### YOUR ASSIGNMENT
For each line of the data below that includes the string "window", count one, and answer with the sum only.
--- --- ---
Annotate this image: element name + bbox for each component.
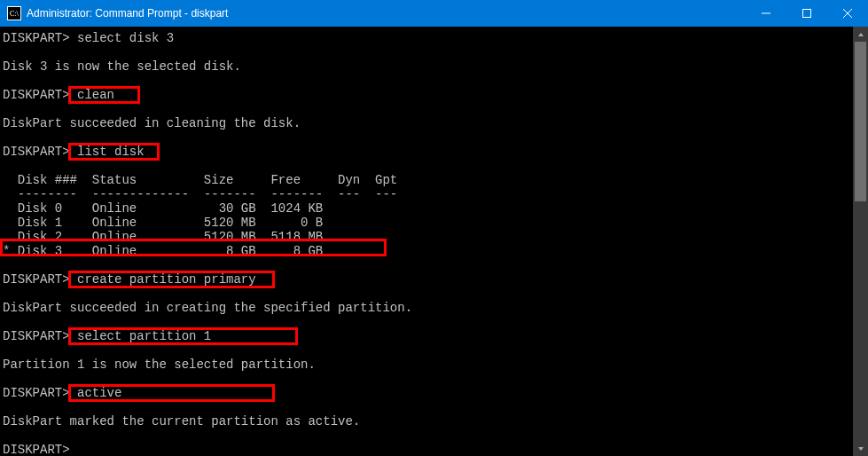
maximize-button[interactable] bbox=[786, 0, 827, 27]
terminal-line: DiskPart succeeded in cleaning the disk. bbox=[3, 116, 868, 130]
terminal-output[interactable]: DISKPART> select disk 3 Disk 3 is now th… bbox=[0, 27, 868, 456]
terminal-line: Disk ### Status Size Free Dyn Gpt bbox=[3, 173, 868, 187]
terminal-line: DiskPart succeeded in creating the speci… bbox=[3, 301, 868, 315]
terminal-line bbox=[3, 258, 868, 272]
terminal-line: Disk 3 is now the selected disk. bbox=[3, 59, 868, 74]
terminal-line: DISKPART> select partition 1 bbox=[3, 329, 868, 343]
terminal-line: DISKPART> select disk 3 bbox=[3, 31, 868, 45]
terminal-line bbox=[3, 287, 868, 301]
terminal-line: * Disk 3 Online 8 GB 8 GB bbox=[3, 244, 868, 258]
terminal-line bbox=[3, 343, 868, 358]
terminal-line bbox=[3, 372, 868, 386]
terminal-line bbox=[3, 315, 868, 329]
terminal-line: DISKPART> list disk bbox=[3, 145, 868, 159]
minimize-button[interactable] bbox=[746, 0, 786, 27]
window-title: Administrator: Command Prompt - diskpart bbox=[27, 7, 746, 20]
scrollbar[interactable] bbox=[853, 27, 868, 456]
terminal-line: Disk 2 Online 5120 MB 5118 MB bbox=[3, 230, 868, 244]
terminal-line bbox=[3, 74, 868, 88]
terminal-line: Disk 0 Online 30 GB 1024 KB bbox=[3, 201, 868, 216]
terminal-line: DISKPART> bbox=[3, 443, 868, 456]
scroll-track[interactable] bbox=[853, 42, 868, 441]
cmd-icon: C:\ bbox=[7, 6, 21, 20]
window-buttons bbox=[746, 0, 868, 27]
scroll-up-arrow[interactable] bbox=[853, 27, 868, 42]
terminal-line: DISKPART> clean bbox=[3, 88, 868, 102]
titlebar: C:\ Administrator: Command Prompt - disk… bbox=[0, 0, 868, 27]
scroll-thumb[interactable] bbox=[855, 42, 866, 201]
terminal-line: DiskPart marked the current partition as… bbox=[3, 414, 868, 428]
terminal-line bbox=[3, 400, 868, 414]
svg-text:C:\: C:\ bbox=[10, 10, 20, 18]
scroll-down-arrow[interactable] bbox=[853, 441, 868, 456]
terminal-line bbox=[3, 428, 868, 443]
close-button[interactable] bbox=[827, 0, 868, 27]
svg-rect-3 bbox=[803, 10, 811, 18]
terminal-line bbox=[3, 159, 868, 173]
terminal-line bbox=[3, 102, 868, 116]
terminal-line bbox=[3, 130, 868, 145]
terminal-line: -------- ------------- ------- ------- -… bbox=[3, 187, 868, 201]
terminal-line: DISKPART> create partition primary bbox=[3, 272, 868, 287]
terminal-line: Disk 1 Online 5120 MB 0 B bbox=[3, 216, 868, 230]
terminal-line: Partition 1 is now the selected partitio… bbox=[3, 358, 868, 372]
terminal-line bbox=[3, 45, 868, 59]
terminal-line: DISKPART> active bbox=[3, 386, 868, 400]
--- --- ---
### SOLUTION FOR THIS EXERCISE
2